A cui la scienza non ha ancora dato un nome

New York era immonda a livelli indescrivibili. All’inizio del Novecento i tre milioni di abitanti di New York producevano ciascuno circa mezzo chilo di spazzatura al giorno, più le ceneri, in base ad alcune stime. Parte del pattume consisteva in cose che potreste vedere anche oggi: stracci sporchi, gusci di ostriche, teste di pesce. Altri rifiuti – tra cui trucioli di legno e organi di maiale – riflettevano la realtà dell’epoca. Gran parte di questo diluvio quotidiano di ceneri e liquami veniva scaricato nel porto, una calamità ambientale dalla quale le forme di vita acquatica locali non si sono mai riprese completamente.
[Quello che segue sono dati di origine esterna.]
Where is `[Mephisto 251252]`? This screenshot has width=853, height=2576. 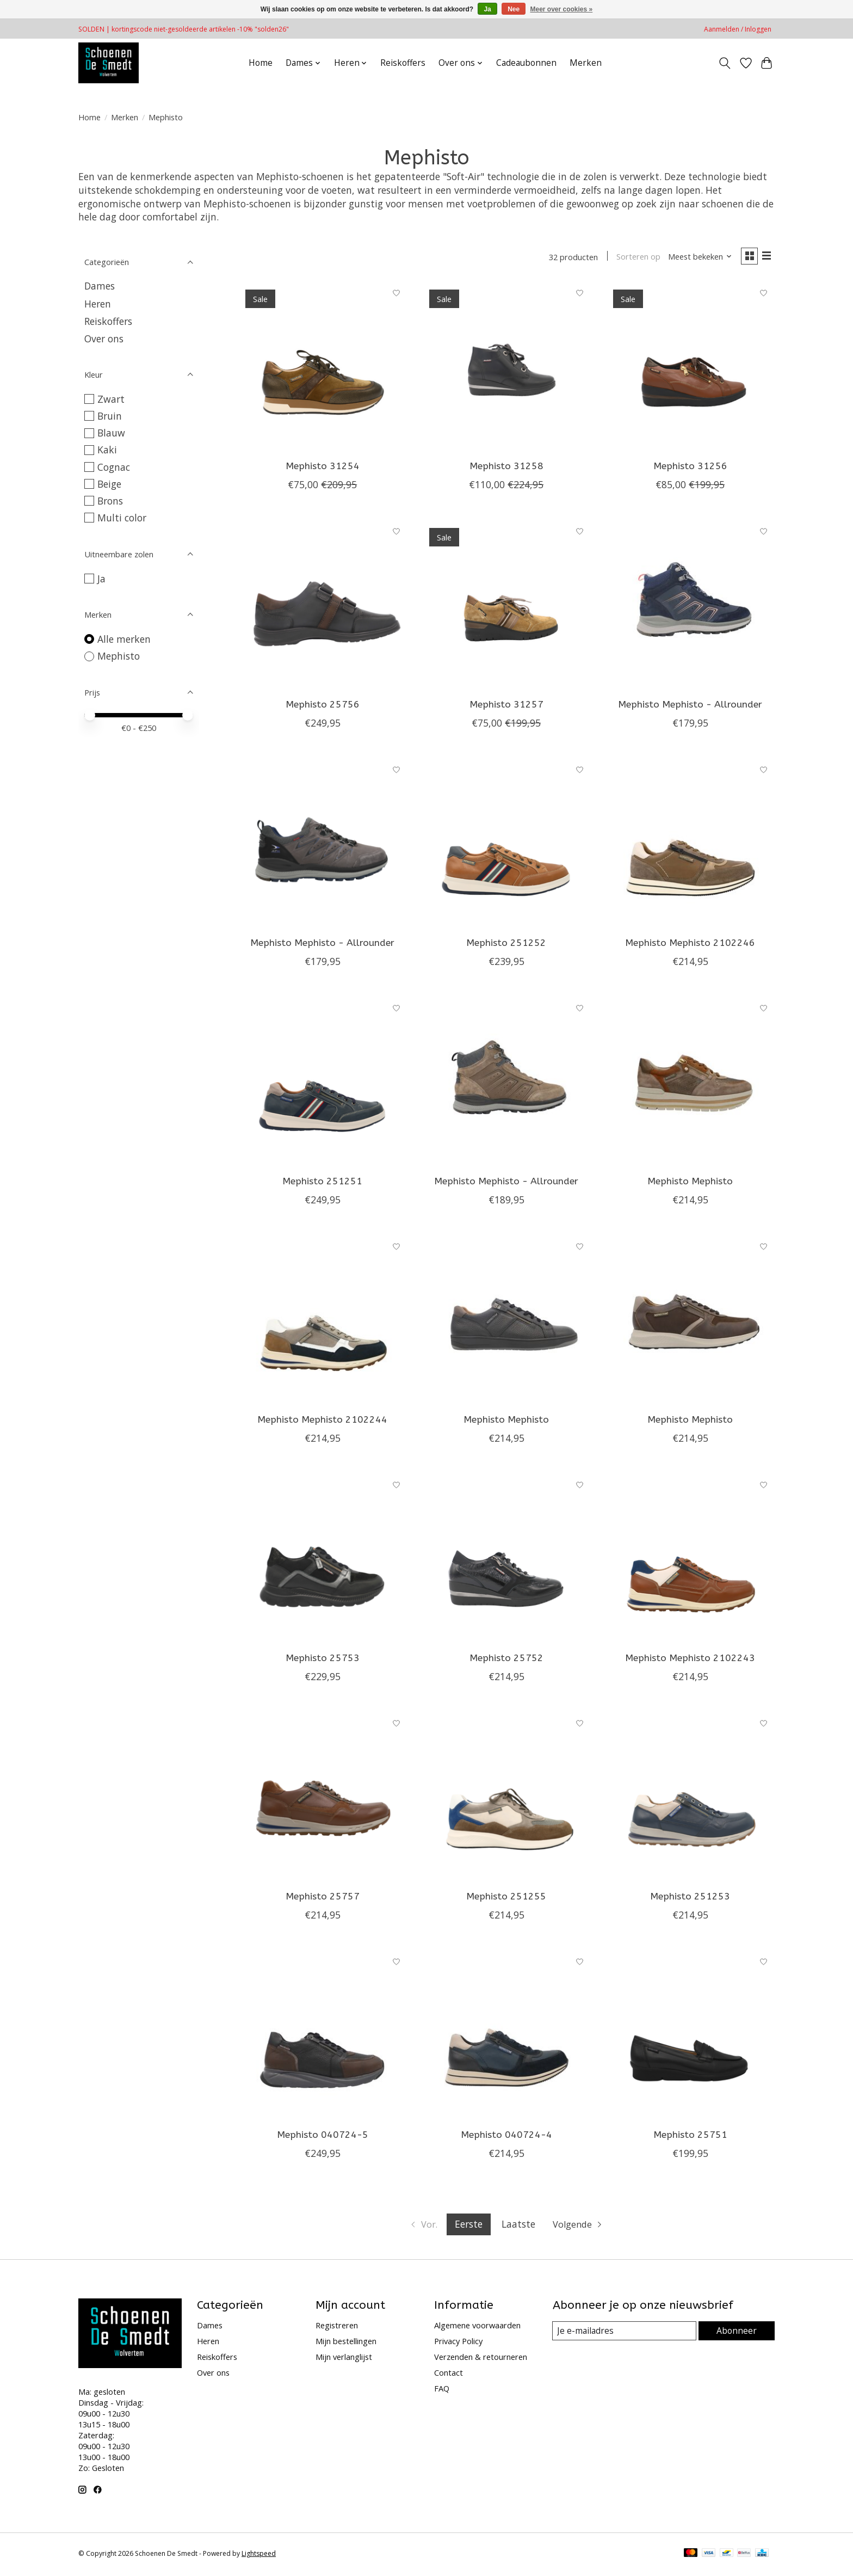 [Mephisto 251252] is located at coordinates (506, 845).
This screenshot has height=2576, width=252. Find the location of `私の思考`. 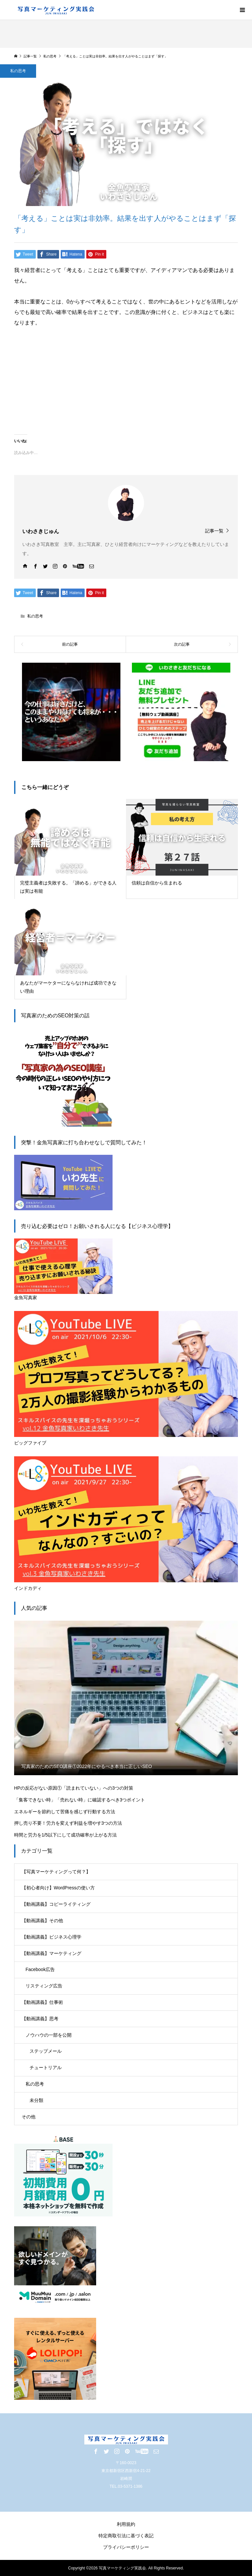 私の思考 is located at coordinates (18, 71).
In buona parte finiva anche per strada, dove si mescolava a carcasse di animali in decomposizione, letame e urina. “Accanto ai binari della ferrovia, le strade mostravano grandi cumuli di una sostanza nera e sgradevole a cui la scienza non ha ancora dato un nome”, lamentava un editoriale del 1874 pubblicato sul New York Tribune. “Ovunque la sporcizia offendeva l’occhio e insozzava la persona dello sventurato pedone”.

Eric Lach, The Ex-N.Y.P.D. Official Trying to Tame New York’s Trash, The New Yorker (15/4/2024), traduzione L.V. Nella foto (Discard Studies) carri con sacchi di stracci a New York (Alice Austen, 1896).